Problem to work on ▸ Needed from the entries below: every line that holds the word "Gevelkit".

*** Opening of Given data ***

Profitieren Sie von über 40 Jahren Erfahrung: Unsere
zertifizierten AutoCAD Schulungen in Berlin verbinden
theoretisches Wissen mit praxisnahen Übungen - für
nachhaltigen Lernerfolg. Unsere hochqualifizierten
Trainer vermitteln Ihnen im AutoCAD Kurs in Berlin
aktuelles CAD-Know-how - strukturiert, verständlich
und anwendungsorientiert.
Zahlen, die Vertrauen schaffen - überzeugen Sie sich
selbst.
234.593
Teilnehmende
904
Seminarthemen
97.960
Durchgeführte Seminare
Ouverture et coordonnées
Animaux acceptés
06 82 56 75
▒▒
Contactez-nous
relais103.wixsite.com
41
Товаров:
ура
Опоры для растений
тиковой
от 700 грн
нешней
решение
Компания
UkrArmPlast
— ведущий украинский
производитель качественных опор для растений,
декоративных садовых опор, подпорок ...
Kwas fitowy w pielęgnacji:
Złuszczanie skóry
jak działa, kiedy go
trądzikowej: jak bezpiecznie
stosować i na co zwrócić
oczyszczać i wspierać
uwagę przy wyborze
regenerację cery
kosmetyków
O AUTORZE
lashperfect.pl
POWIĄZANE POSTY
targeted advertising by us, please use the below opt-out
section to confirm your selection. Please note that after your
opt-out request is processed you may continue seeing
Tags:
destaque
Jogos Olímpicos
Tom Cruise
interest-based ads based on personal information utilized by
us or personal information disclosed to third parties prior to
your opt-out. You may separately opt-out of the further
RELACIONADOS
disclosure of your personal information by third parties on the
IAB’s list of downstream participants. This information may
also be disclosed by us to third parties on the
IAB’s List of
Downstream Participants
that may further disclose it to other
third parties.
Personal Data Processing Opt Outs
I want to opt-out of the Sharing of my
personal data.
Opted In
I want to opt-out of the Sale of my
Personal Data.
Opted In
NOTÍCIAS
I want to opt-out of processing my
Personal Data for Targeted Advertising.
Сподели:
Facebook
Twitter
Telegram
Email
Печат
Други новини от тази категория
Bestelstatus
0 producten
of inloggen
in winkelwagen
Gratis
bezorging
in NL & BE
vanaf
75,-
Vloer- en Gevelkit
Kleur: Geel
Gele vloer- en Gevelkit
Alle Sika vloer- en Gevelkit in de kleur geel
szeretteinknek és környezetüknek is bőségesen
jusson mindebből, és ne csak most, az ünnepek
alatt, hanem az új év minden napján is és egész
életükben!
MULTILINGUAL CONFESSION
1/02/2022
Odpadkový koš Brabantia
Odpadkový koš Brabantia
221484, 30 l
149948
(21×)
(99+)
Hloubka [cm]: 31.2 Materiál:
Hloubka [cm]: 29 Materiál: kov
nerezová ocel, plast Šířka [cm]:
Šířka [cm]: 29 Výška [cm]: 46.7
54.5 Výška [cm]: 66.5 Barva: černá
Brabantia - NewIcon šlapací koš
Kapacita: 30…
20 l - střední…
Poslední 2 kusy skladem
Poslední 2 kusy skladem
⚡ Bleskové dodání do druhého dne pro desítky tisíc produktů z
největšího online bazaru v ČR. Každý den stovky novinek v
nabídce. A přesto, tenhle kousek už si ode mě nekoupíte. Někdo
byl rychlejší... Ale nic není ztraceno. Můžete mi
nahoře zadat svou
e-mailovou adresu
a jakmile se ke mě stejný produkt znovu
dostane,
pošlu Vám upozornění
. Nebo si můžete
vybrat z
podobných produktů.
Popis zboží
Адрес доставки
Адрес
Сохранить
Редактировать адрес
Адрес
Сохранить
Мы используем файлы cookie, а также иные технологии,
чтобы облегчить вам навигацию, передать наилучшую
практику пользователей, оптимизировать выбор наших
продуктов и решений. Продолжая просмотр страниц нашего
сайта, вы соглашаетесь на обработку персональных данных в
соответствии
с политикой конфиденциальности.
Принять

*** Close of Given data ***

Your solution ▸
Vloer- en Gevelkit
Gele vloer- en Gevelkit
Alle Sika vloer- en Gevelkit in de kleur geel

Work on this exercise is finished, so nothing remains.